Investigating Regularization of Self-Play Language Models
Reda Alami, Abdalgader Abubaker, Mastane Achab, Mohamed El Amine Seddik, Salem Lahlou
TL;DR
This work tackles instability in self-play fine-tuning (SPIN) for language model alignment by introducing two regularization strategies: an explicit KL penalty toward a base policy and a fictitious-play-inspired history smoothing that governs the opponent across iterations. The proposed α-SPIN framework incorporates a geometric mixture as the reference policy and a history length $h$ to blend past iterates, enabling controlled updates and potentially better convergence toward data distribution alignment. Empirical results on MT-Bench and the HuggingFace Open LLM Leaderboard show that KL regularization, history-length mixing, and fictitious play can yield improvements in several domains, with α in $(0,1)$ allowing interpolation between vanilla SPIN and DPO-like behavior.
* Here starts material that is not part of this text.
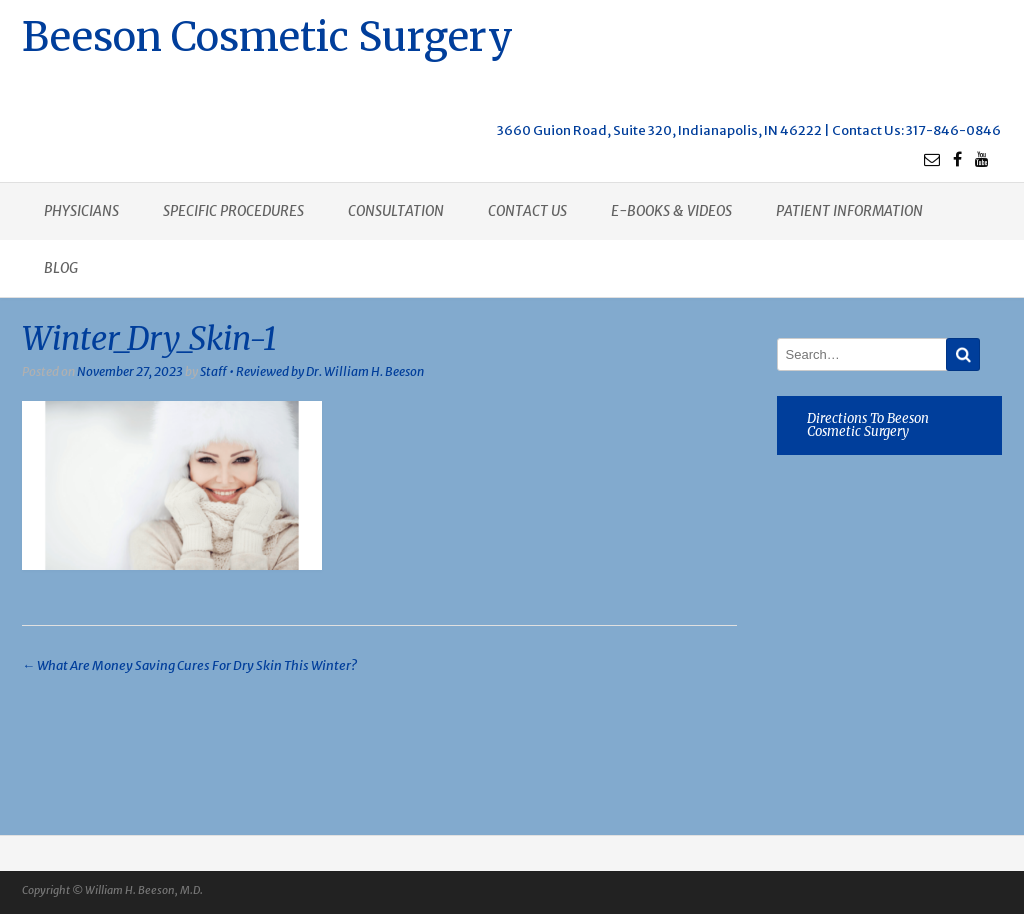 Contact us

The findings highlight the practical value of regularized self-play and suggest promising avenues, including alternative sampler designs and IPO-based variants, for robust, low-cost alignment of large language models.
Abstract
This paper explores the effects of various forms of regularization in the context of language model alignment via self-play. While both reinforcement learning from human feedback (RLHF) and direct preference optimization (DPO) require to collect costly human-annotated pairwise preferences, the self-play fine-tuning (SPIN) approach replaces the rejected answers by data generated from the previous iterate. However, the SPIN method presents a performance instability issue in the learning phase, which can be mitigated by playing against a mixture of the two previous iterates. In the same vein, we propose in this work to address this issue from two perspectives: first, by incorporating an additional Kullback-Leibler (KL) regularization to stay at the proximity of the reference policy; second, by using the idea of fictitious play which smoothens the opponent policy across all previous iterations. In particular, we show that the KL-based regularizer boils down to replacing the previous policy by its geometric mixture with the base policy inside of the SPIN loss function. We finally discuss empirical results on MT-Bench as well as on the Hugging Face Open LLM Leaderboard.